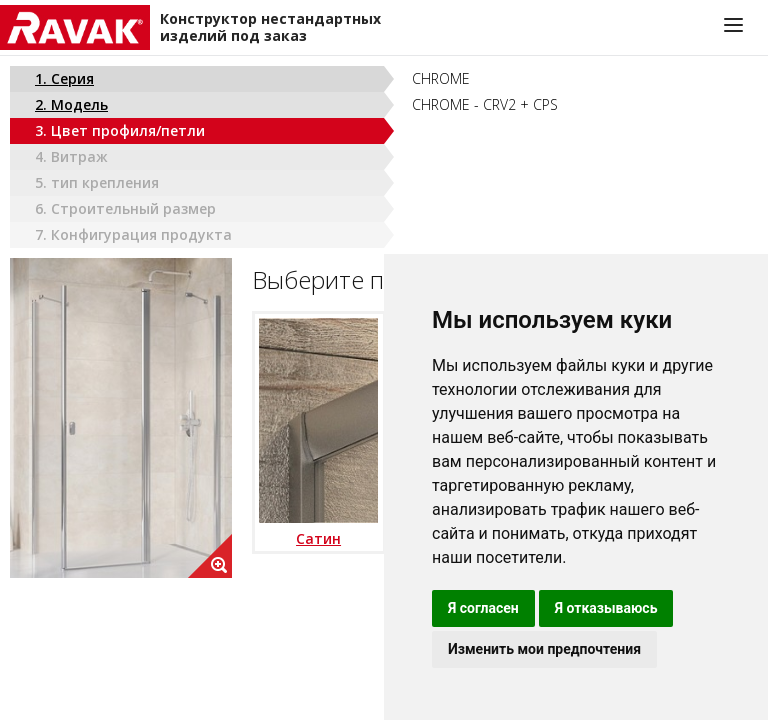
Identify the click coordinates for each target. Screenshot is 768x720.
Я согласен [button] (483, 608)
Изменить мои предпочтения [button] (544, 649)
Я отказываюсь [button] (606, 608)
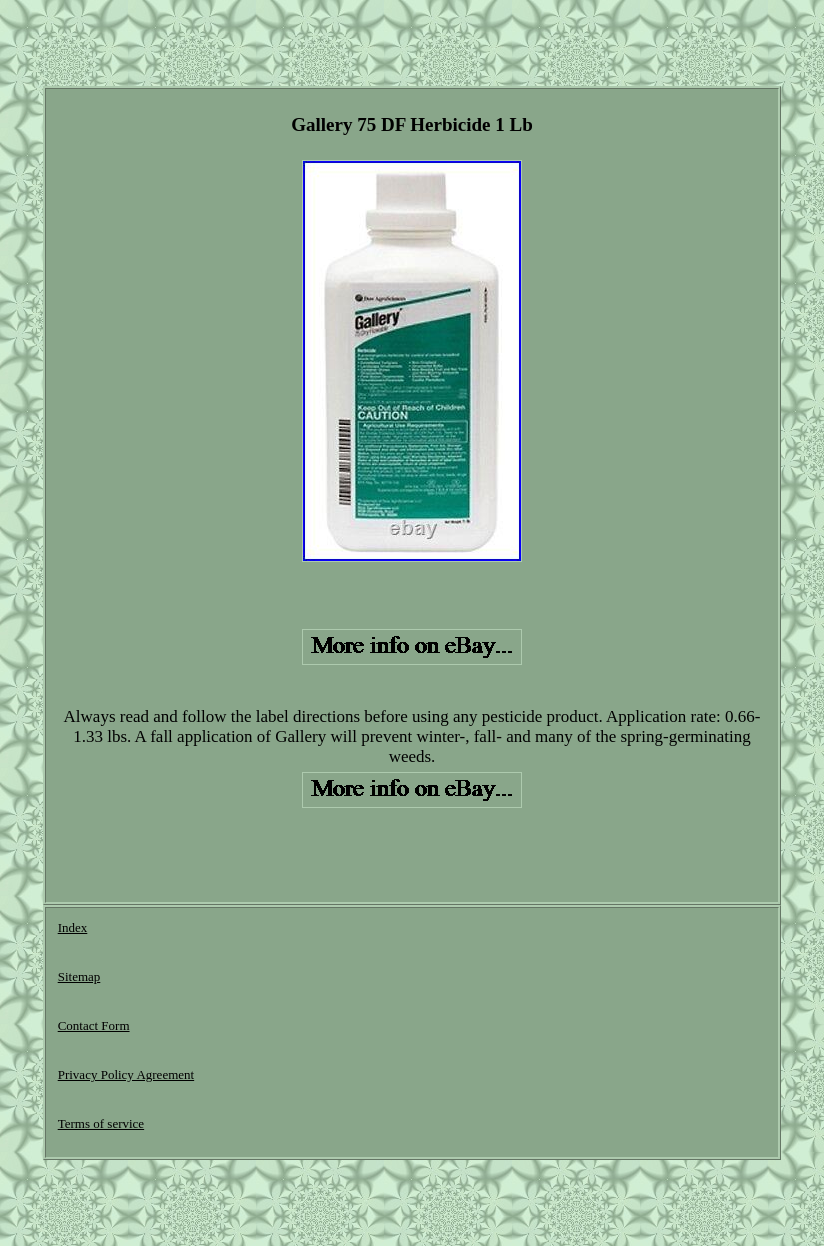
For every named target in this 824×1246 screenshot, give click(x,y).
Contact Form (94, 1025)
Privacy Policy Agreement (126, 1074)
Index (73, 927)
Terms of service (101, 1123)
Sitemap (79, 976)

_ _ _ _ _ _ _

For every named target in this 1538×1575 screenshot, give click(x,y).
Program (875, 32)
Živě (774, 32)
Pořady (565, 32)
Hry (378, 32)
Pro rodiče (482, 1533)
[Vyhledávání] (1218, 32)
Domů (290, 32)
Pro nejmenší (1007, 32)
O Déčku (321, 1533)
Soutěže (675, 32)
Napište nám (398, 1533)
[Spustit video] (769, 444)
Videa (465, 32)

_ _ _ _ _ _ _

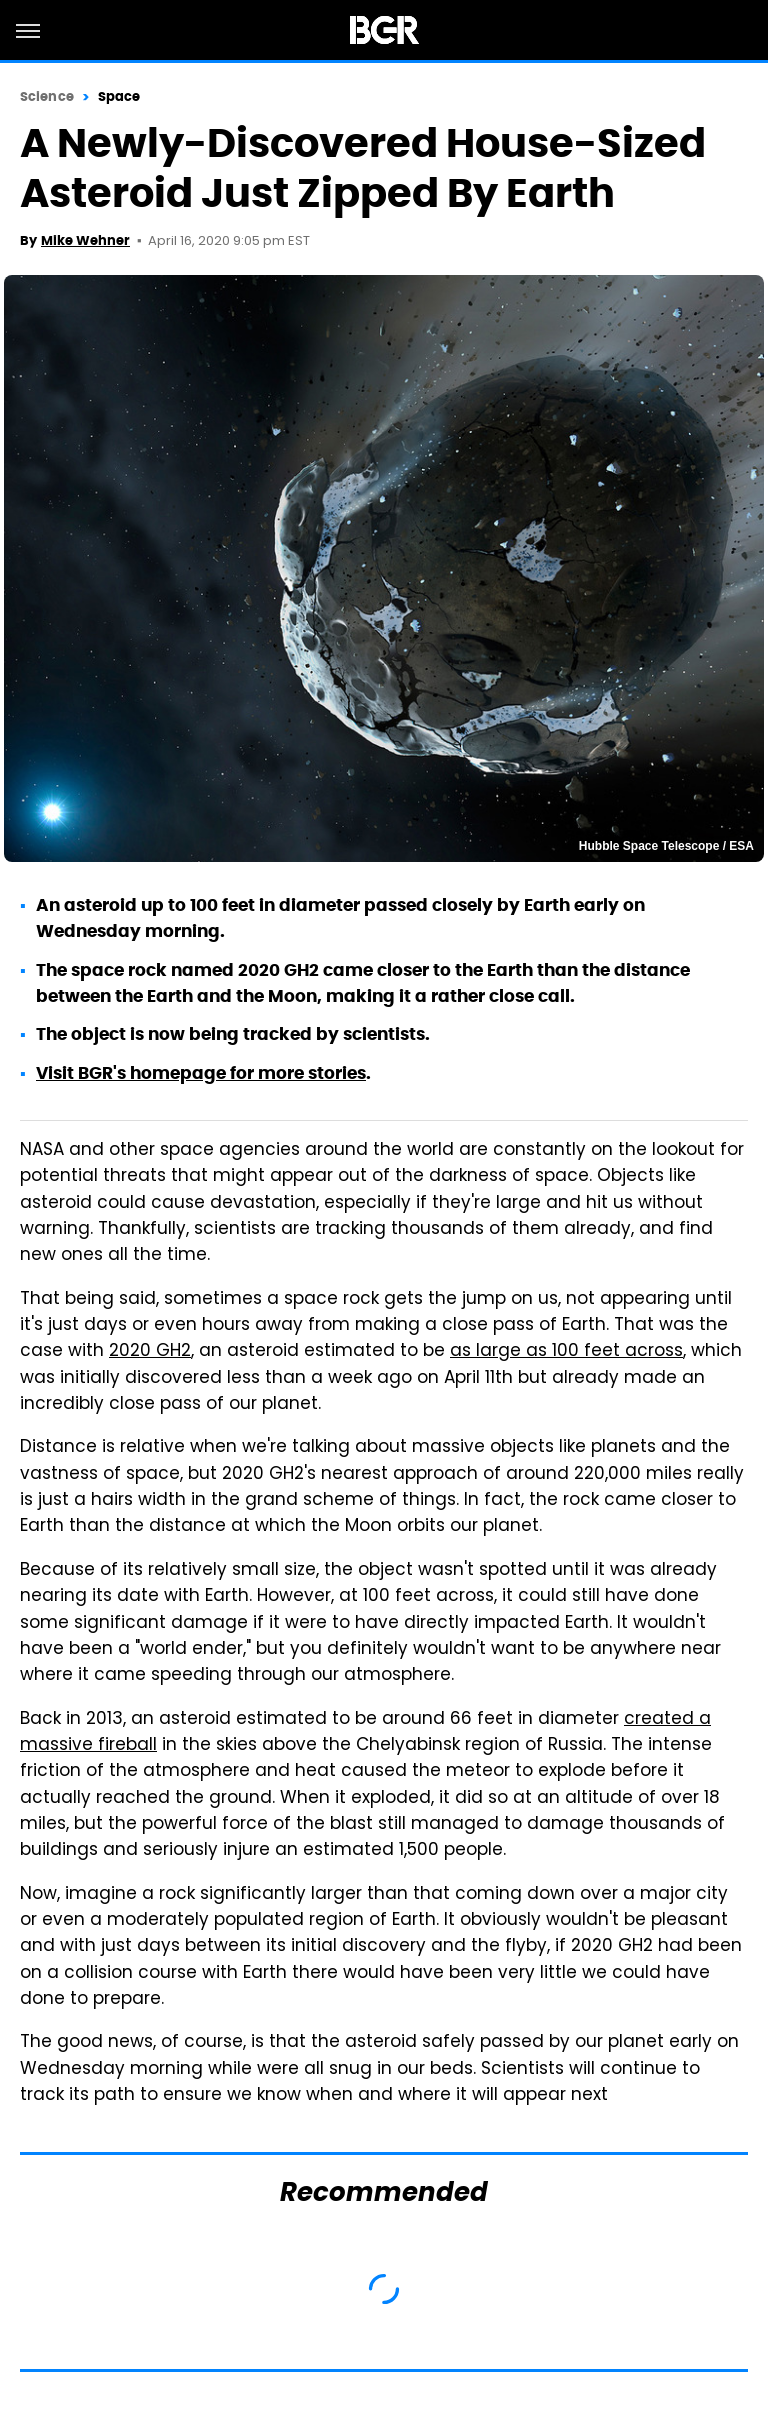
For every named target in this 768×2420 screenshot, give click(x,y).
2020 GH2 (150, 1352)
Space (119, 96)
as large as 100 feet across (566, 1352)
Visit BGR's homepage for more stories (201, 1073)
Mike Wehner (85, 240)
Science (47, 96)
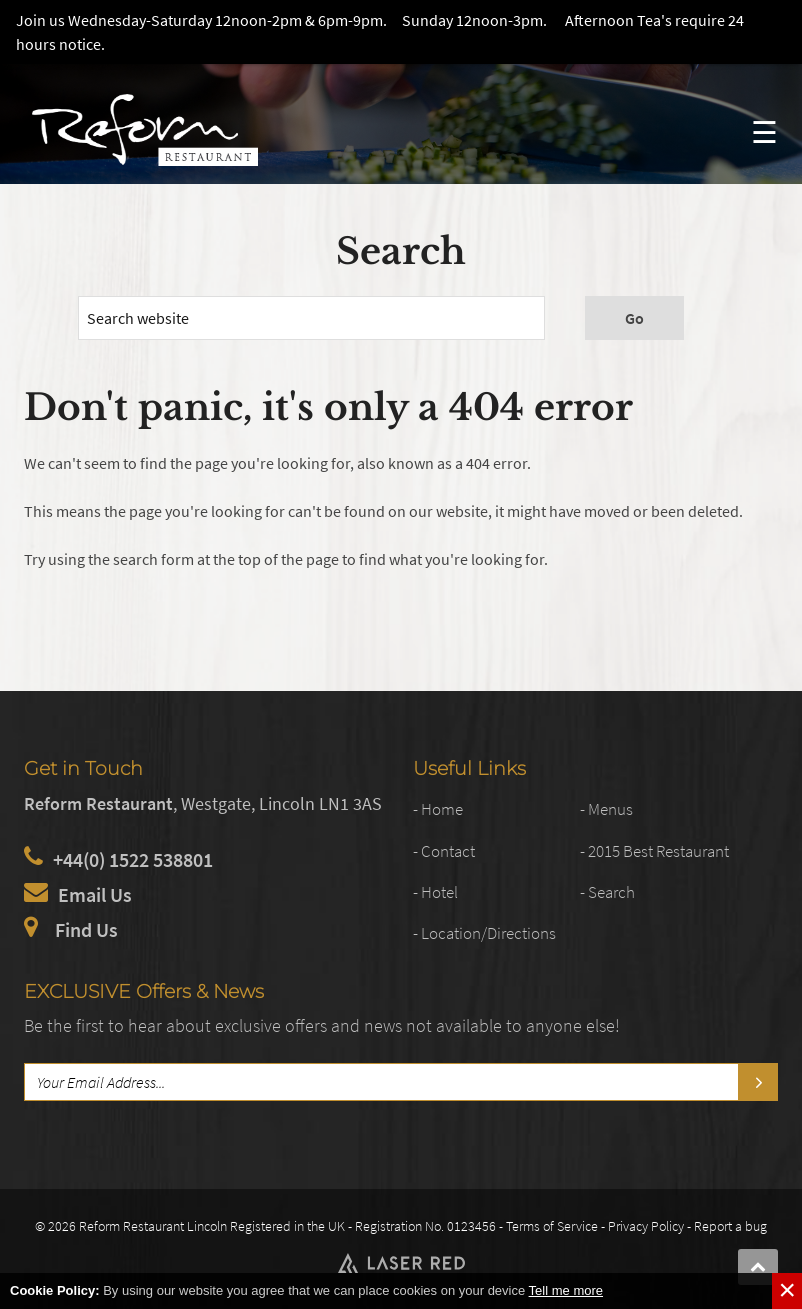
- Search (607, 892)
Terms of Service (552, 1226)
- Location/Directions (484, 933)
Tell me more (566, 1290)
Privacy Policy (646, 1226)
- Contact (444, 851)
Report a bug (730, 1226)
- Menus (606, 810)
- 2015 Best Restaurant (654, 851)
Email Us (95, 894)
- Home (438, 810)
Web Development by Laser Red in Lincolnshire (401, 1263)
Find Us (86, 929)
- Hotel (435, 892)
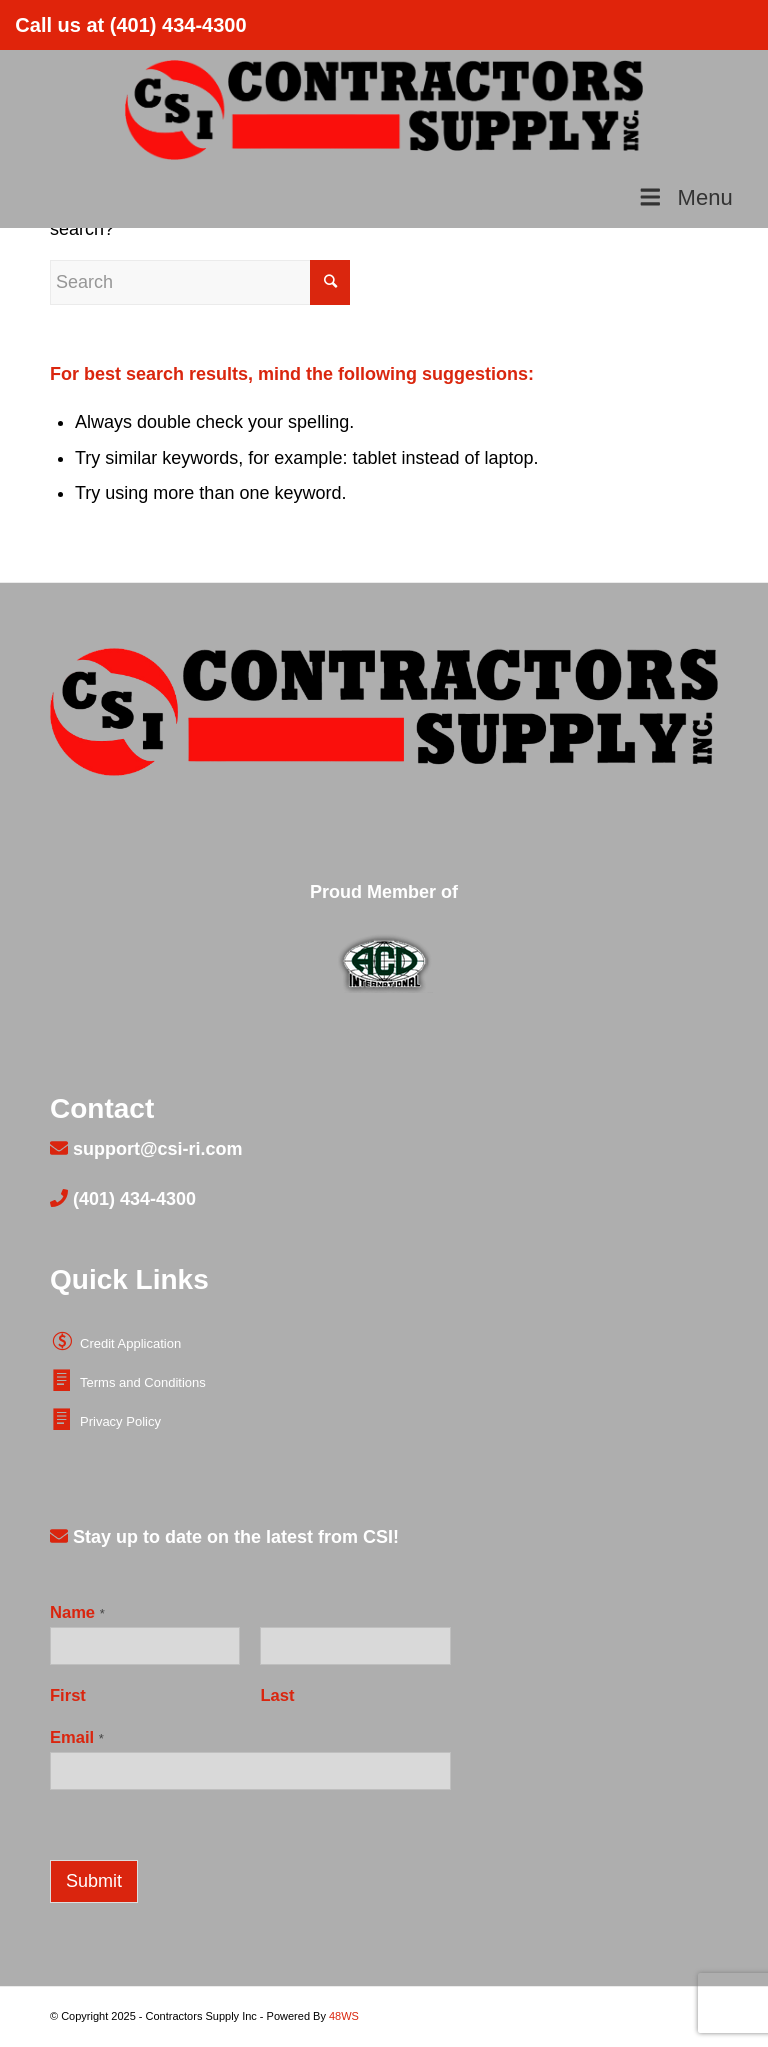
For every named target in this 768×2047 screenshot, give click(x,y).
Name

_ _ _ _ _ _ _

__THE PROBLEM__
Give back exactly the lines above starting at the line where "- Contact (444, 851)" appears and ending at the line where "- Hotel (435, 892)" appears, both included, with no other lines.

__EXERCISE OUTPUT__
- Contact (444, 851)
Report a bug (730, 1226)
- Menus (606, 810)
- 2015 Best Restaurant (654, 851)
Email Us (95, 894)
- Home (438, 810)
Web Development by Laser Red in Lincolnshire (401, 1263)
Find Us (86, 929)
- Hotel (435, 892)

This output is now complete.